In his words, a media executive with lots of experiences in the media industry told participants that communication design especially in newspaper, magazine and online publications are very vital tools for designers in modern media industry.

Speaking among 30 English and French participants from different media outlets in West Africa, Mr. Bai-Bai Sesay, a born Sierra Leonean newspaper editor and also a newspaper designer told his colleagues that the workshop was very timely, interesting, entertaining and educating.

He disclosed that this is the first workshop for communication designers he had attended hoping that the organisers will continued to hold such important workshops in the near future especially in the West Africa sub region.

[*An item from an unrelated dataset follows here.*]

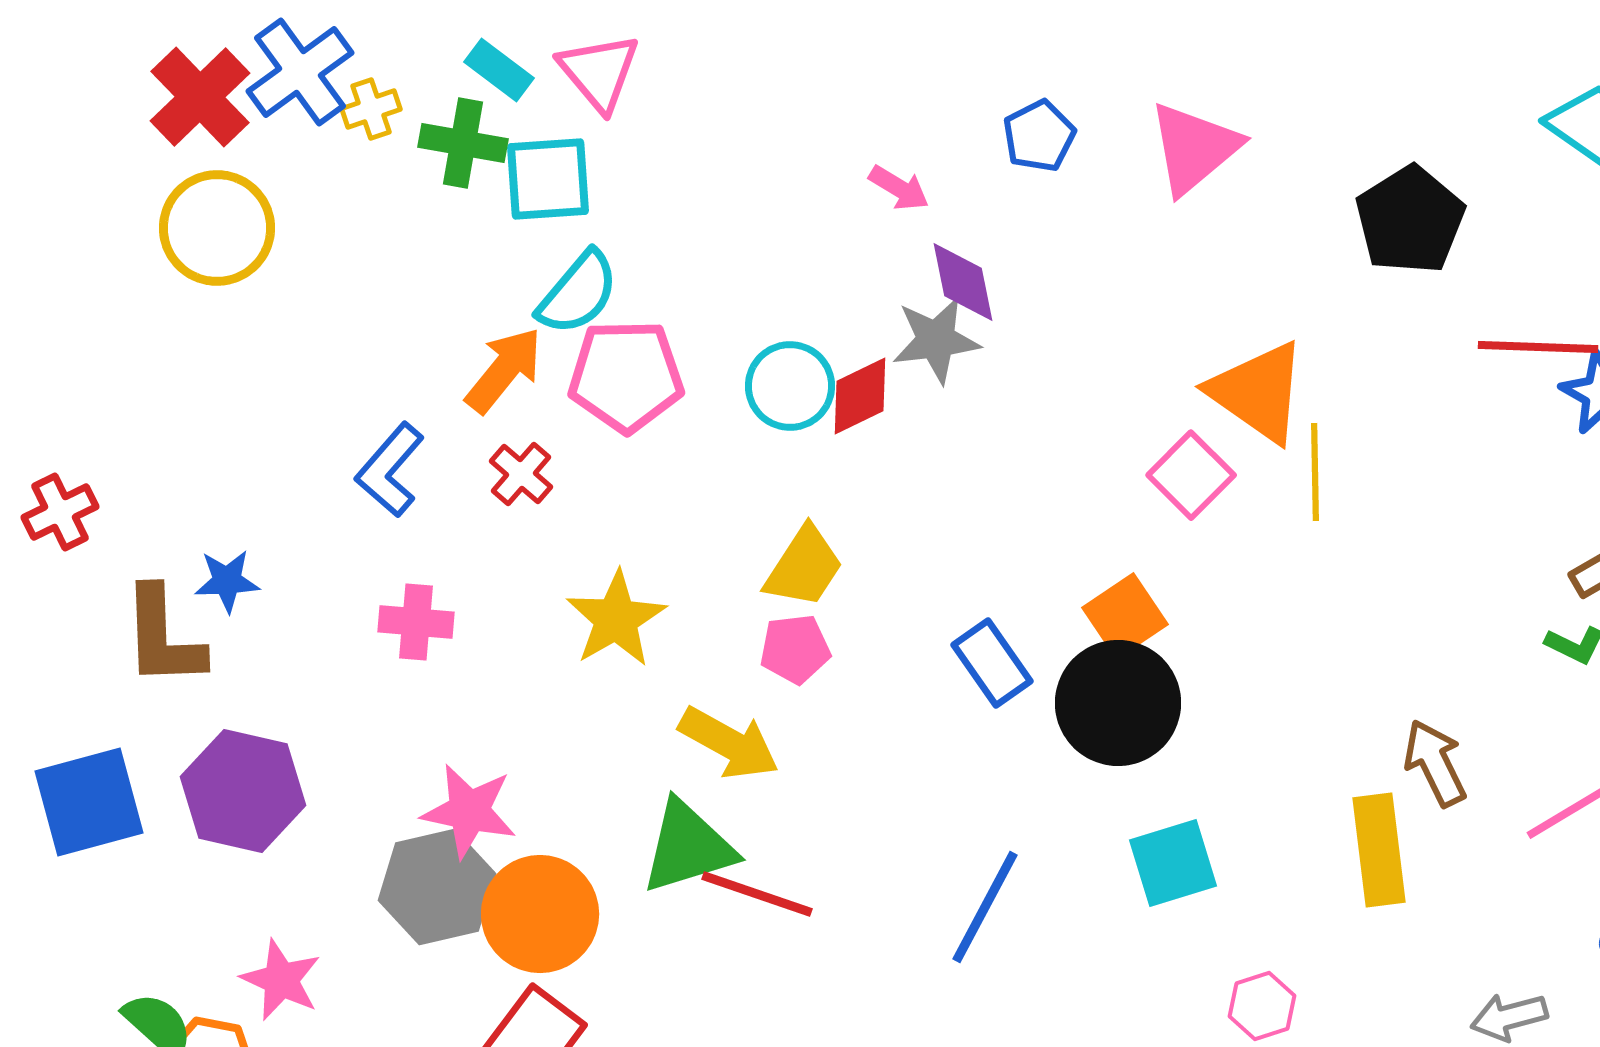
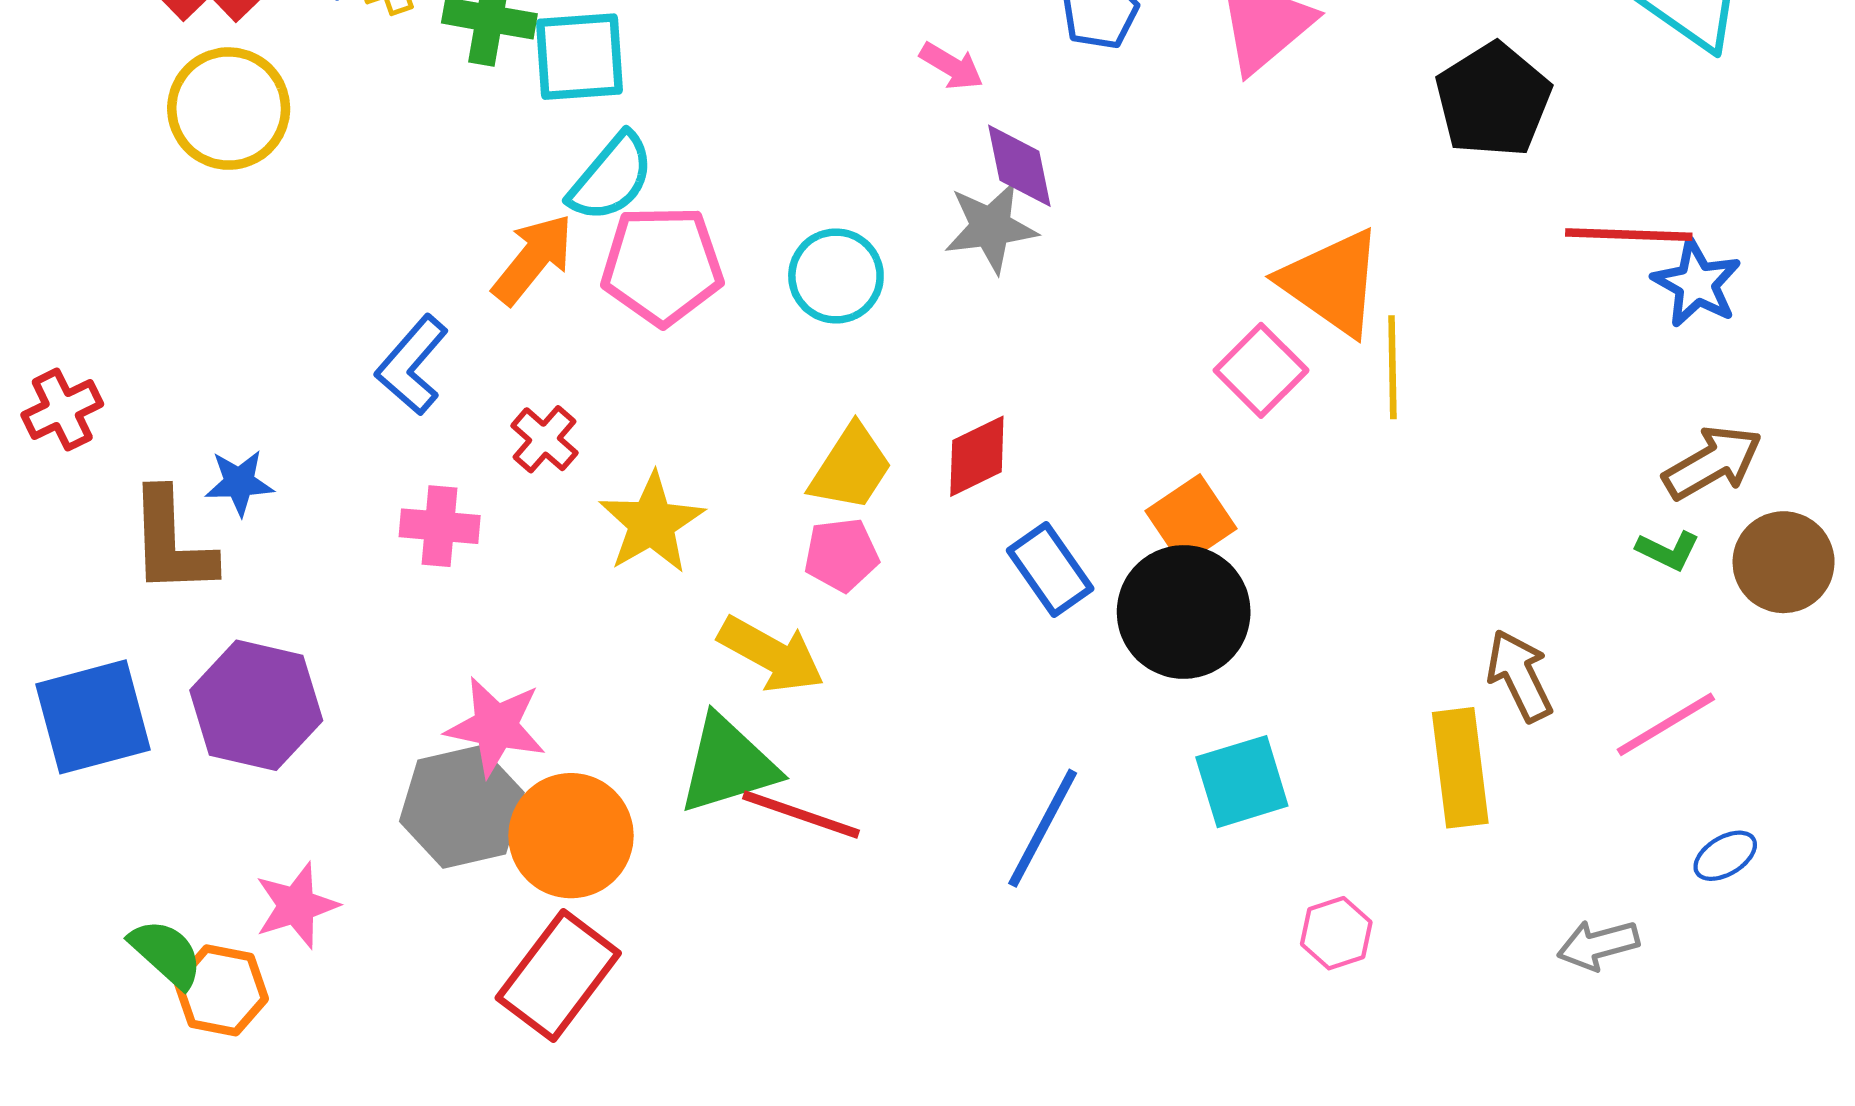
red diamond: (860, 396) -> (977, 456), moved
red cross: (521, 474) -> (545, 439), moved
pink star: (281, 980) -> (296, 906), turned 30

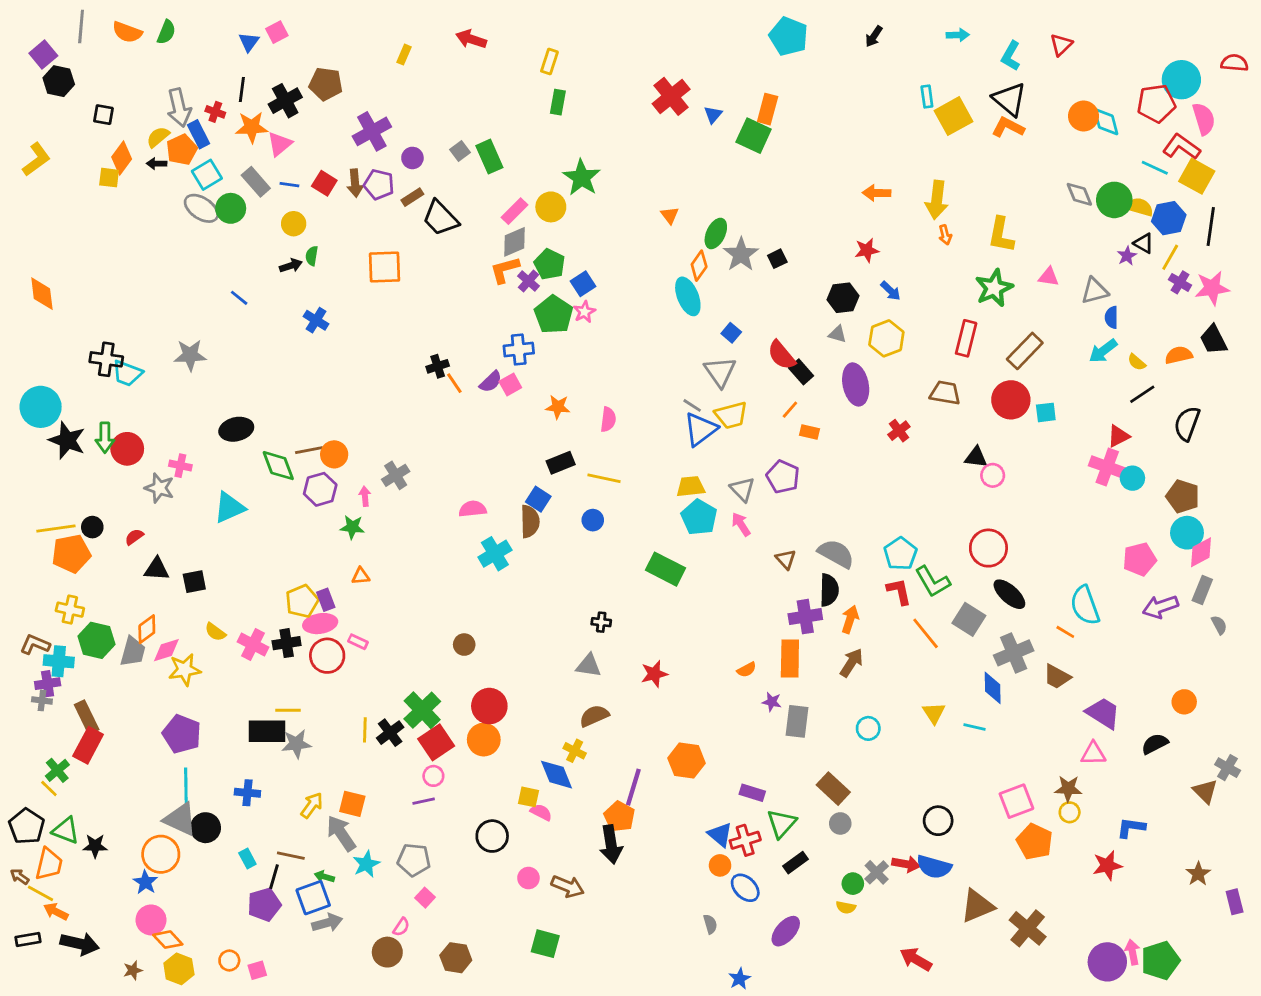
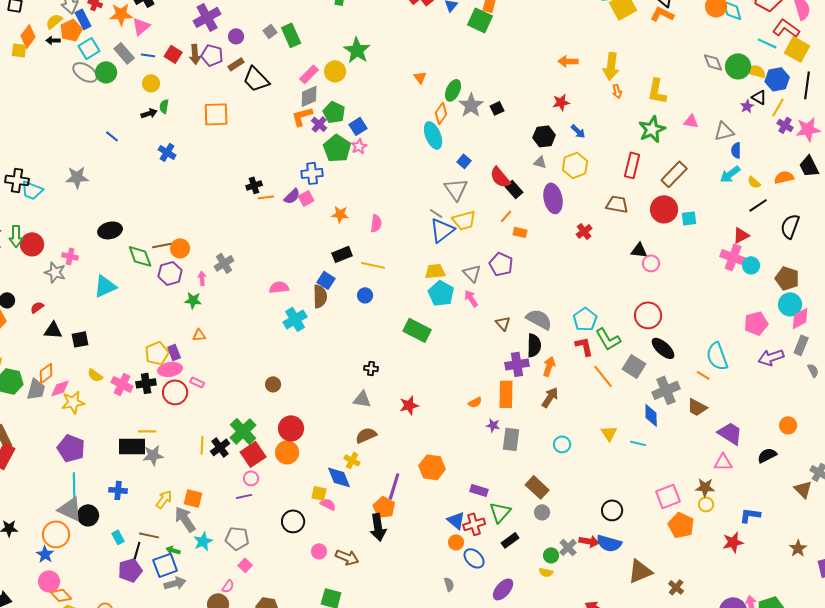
orange line: (454, 383) -> (266, 197), turned -63
brown cross: (1028, 928) -> (676, 587), size x0.6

Most of the participants expressed thanks and appreciation to OSIWA, Penplusbytes and Highway Africa for bringing communication designers together to discuss issues relating to communication design.

The participants who attended the worshop were from Sierra Leone, Liberia, the Gambia, Ghana, Nigeria, Togo, Benin, Ivory Coast, Senegal, Burkina Faso, Niger and Mali.

It could be recalled that this was the second workshop organised by Penplusbytes. The first workshop was held in South Africa during the Highway Africa Conference.